Japan has made a controversial return to nuclear power generation by restarting a nuclear reactor for the first time under new safety standards put in place since the Fukushima disaster, triggered by a powerful earth-quake and Tsunami in 2011 which forced the evacuation of 160,000 people, many of whom might never return home.
- Kyushu Electric Power, the operator of the Sendai plant, said it had restarted one of the facility’s two reactors. The 30-year-old Sendai No 1 reactor is expected to reach full capacity next month and the second Sendai reactor is due to restart in October.
- These two reactors at the Sendai plant got approval last September from Japan’s Nuclear Regulation Authority under stricter safety rules.
- While two reactors were allowed to restart for one fuelling cycle under the old standards in 2012, the whole sector has been shut down since September 2013, forcing Japan to import record amounts of expensive oil and liquefied natural gas.
- So it was important to restart reactors from the perspective of energy security, the economy and to comply with the measures against global warming.
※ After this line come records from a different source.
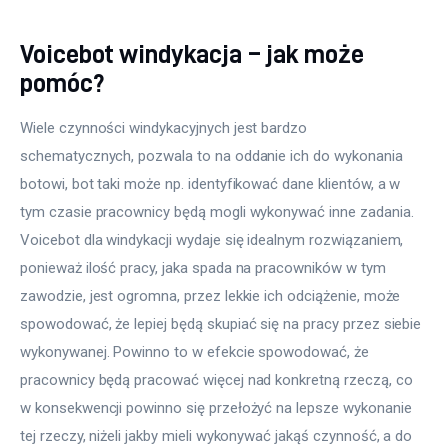
Voicebot windykacja – jak może
pomóc?
Wiele czynności windykacyjnych jest bardzo 
schematycznych, pozwala to na oddanie ich do wykonania 
botowi, bot taki może np. identyfikować dane klientów, a w 
tym czasie pracownicy będą mogli wykonywać inne zadania. 
Voicebot dla windykacji wydaje się idealnym rozwiązaniem, 
ponieważ ilość pracy, jaka spada na pracowników w tym 
zawodzie, jest ogromna, przez lekkie ich odciążenie, może 
spowodować, że lepiej będą skupiać się na pracy przez siebie 
wykonywanej. Powinno to w efekcie spowodować, że 
pracownicy będą pracować więcej nad konkretną rzeczą, co 
w konsekwencji powinno się przełożyć na lepsze wykonanie 
tej rzeczy, niżeli jakby mieli wykonywać jakąś czynność, a do 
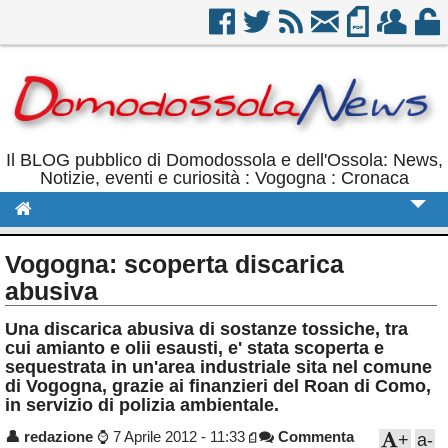
Il BLOG pubblico di Domodossola e dell'Ossola: News,
Notizie, eventi e curiosità : Vogogna : Cronaca
Cronaca
Vogogna: scoperta discarica
Politica
abusiva
Sport
Una discarica abusiva di sostanze tossiche, tra
cui amianto e olii esausti, e' stata scoperta e
Eventi
sequestrata in un'area industriale sita nel comune
di Vogogna, grazie ai finanzieri del Roan di Como,
Rubriche
in servizio di polizia ambientale.
Calendario
👤
redazione
⌚
7 Aprile 2012 - 11:33
Commenta
+
a-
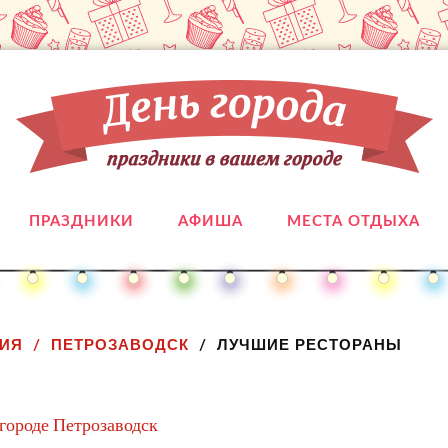
ПРАЗДНИКИ
АФИША
МЕСТА ОТДЫХА
ЛИЯ
ПЕТРОЗАВОДСК
ЛУЧШИЕ РЕСТОРАНЫ
 городе Петрозаводск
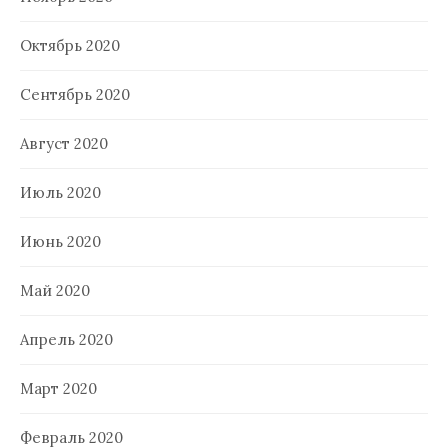
Октябрь 2020
Сентябрь 2020
Август 2020
Июль 2020
Июнь 2020
Май 2020
Апрель 2020
Март 2020
Февраль 2020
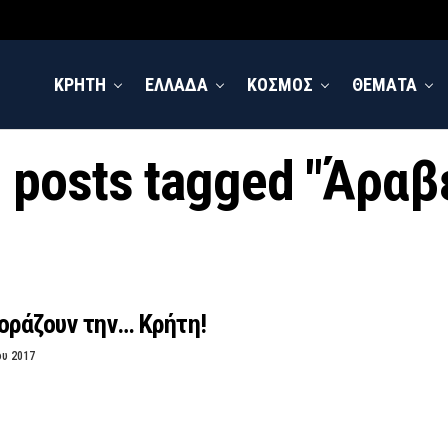
ΚΡΗΤΗ
ΕΛΛΑΔΑ
ΚΟΣΜΟΣ
ΘΕΜΑΤΑ
l posts tagged "Άραβ
οράζουν την… Κρήτη!
ου 2017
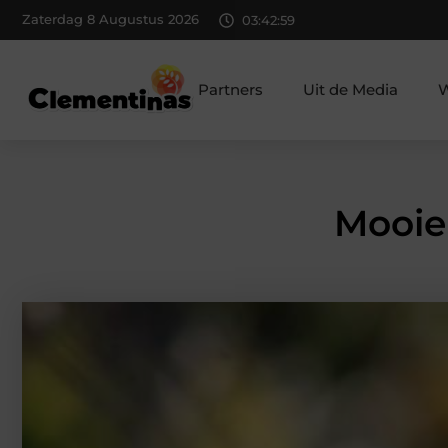
Zaterdag 8 Augustus 2026
03:43:00
Partners
Uit de Media
W
Mooie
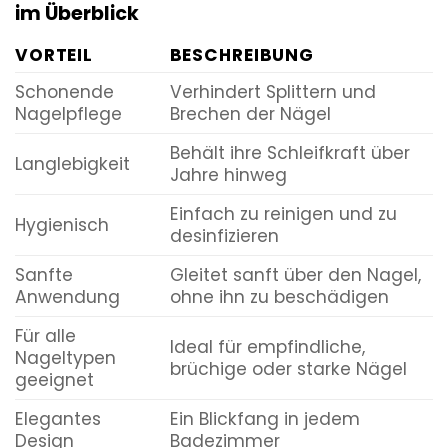
im Überblick
VORTEIL
BESCHREIBUNG
Schonende
Verhindert Splittern und
Nagelpflege
Brechen der Nägel
Behält ihre Schleifkraft über
Langlebigkeit
Jahre hinweg
Einfach zu reinigen und zu
Hygienisch
desinfizieren
Sanfte
Gleitet sanft über den Nagel,
Anwendung
ohne ihn zu beschädigen
Für alle
Ideal für empfindliche,
Nageltypen
brüchige oder starke Nägel
geeignet
Elegantes
Ein Blickfang in jedem
Design
Badezimmer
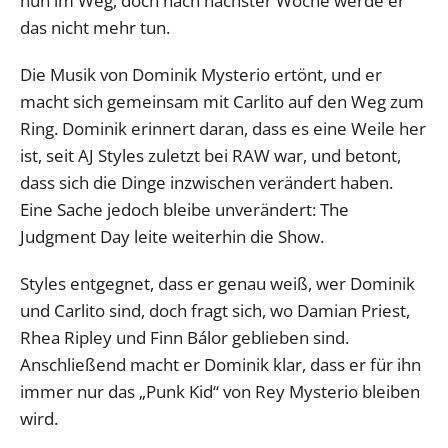
nun im Weg, doch nach nächster Woche werde er
das nicht mehr tun.
Die Musik von Dominik Mysterio ertönt, und er
macht sich gemeinsam mit Carlito auf den Weg zum
Ring. Dominik erinnert daran, dass es eine Weile her
ist, seit AJ Styles zuletzt bei RAW war, und betont,
dass sich die Dinge inzwischen verändert haben.
Eine Sache jedoch bleibe unverändert: The
Judgment Day leite weiterhin die Show.
Styles entgegnet, dass er genau weiß, wer Dominik
und Carlito sind, doch fragt sich, wo Damian Priest,
Rhea Ripley und Finn Bálor geblieben sind.
Anschließend macht er Dominik klar, dass er für ihn
immer nur das „Punk Kid“ von Rey Mysterio bleiben
wird.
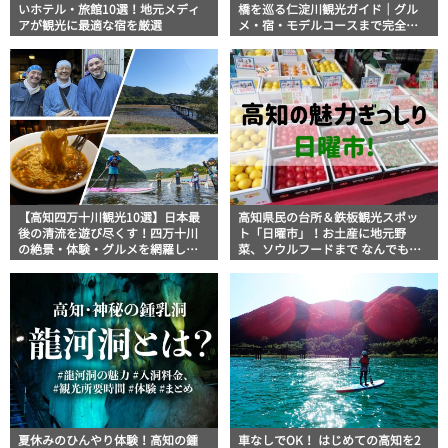
いホテル・旅館10選！地元メディ
橋を巡る仁淀川観光ガイド｜グル
アが観光に最適な宿を厳選
メ・宿・モデルコースまで完全網
羅！
【高知四万十川観光10選】日本最
高知県民の台所＆鉄板観光スポッ
後の清流を遊び尽くす！四万十川
ト「日曜市」！お土産に地元野
の絶景・体験・グルメを網羅した
菜、ソウルフードまで なんでもそ
おすすめガイド
ろう高知の巨大街路市を徹底解
説！
夏休みのひんやり体験！高知の鍾
車なしでOK！ はじめての高知を2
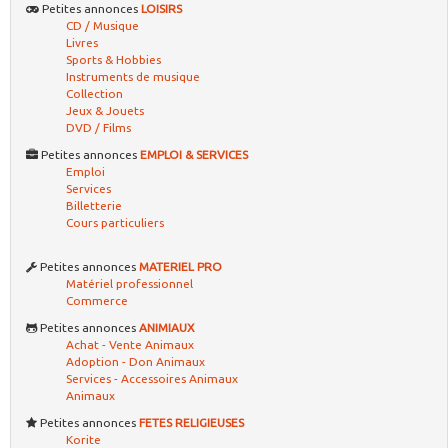
Petites annonces
LOISIRS
CD / Musique
Livres
Sports & Hobbies
Instruments de musique
Collection
Jeux & Jouets
DVD / Films
Petites annonces
EMPLOI & SERVICES
Emploi
Services
Billetterie
Cours particuliers
Petites annonces
MATERIEL PRO
Matériel professionnel
Commerce
Petites annonces
ANIMIAUX
Achat - Vente Animaux
Adoption - Don Animaux
Services - Accessoires Animaux
Animaux
Petites annonces
FETES RELIGIEUSES
Korite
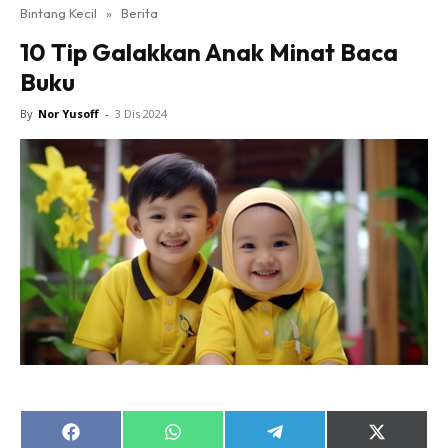
Bintang Kecil
»
Berita
10 Tip Galakkan Anak Minat Baca
Buku
By
Nor Yusoff
-
3 Dis 2024
Share
Share
Share
Share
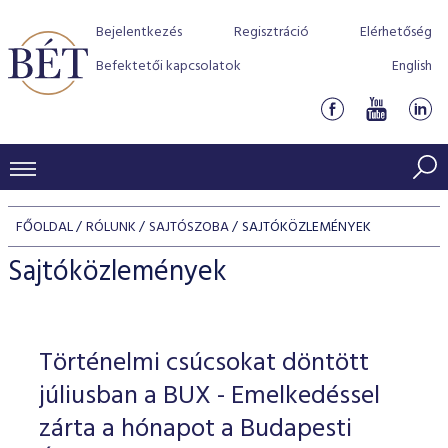
Bejelentkezés
Regisztráció
Elérhetőség
Befektetői kapcsolatok
English
KERESKEDÉSI ADATOK
FŐOLDAL
RÓLUNK
SAJTÓSZOBA
SAJTÓKÖZLEMÉNYEK
INDEXEK
BEFEKTETŐK
Sajtóközlemények
Részvényindexek
Piaci forgalom
Termékcsoportok
KIBOCSÁTÓK
Kötvényindexek
Kedvenc instrumentumok
Szabályozás
Indexek
Részvény és vállalati kötvény tőzsdei bevezetését támoga
Történelmi csúcsokat döntött
TŐZSDETAGOK
Jelzáloglevél indexek
program
Azonnali Piac
Alkalmazott díjstruktúra
BÉT szabályzatok
Részvény szekció
júliusban a BUX - Emelkedéssel
Tőzsdetagok, üzletkötők
VENDOROK
Vállalati kötvény indexek
Származékos piac
BÉT Xtend - Részvénypiac egyszerűen
Részvények
zárta a hónapot a Budapesti
Elszámolás
Befektetővédelem
Hitelpapír szekció
Útmutató a taggá váláshoz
And beside all, the Prime Minister, Shinzo Abe assured that Sendai’s reactors had passed “the world’s toughest safety screening” confirming that Fukushima incident will not happen again.
- Operators have applied for permission to restart Japan’s 25 reactors at 15 plants but till now only five at three plants have been cleared for restart. Actually, the government wants the nuclear power to account for as much as 22% of Japan’s energy needs by 2030.
- However, Greenpeace predicts, with such less no of active plants, the nuclear will provide hardly 2%-8% of Japan’s electricity generation by 2030, far lower than the government’s target.